> **WHAT IS REQUIRED**: Write out every record exactly as it appears. Skip the pictures.
* * *
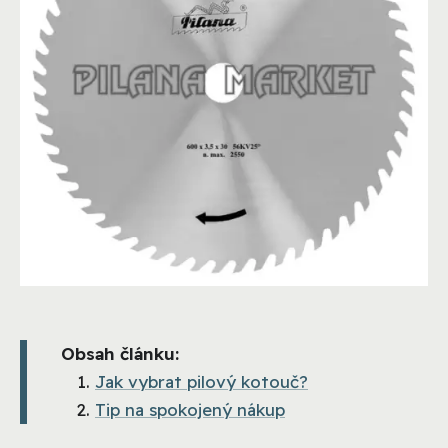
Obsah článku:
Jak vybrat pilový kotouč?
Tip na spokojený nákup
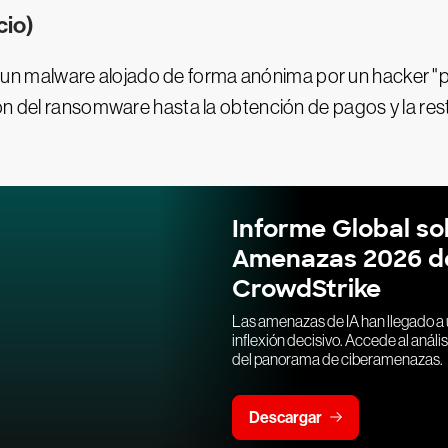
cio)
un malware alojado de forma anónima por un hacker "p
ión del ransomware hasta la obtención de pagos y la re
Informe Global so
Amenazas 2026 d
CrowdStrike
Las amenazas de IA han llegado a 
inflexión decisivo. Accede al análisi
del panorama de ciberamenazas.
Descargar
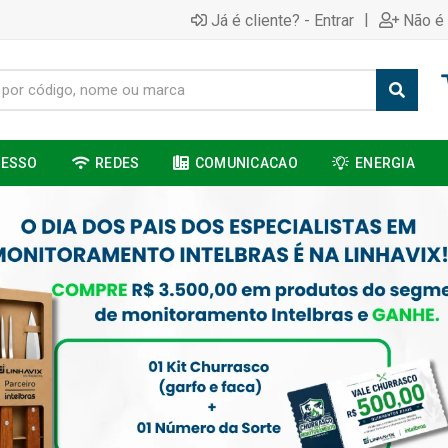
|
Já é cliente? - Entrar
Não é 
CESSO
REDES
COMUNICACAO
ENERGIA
* * *
> **WORKED SOLUTION**:
Obsah článku:
Jak vybrat pilový kotouč?
Tip na spokojený nákup
cio)
un malware alojado de forma anónima por un hacker "p
ión del ransomware hasta la obtención de pagos y la re
Informe Global so
Amenazas 2026 d
CrowdStrike
Las amenazas de IA han llegado a 
inflexión decisivo. Accede al análisi
del panorama de ciberamenazas.
Descargar
|
Já é cliente? - Entrar
Não é 
CESSO
REDES
COMUNICACAO
ENERGIA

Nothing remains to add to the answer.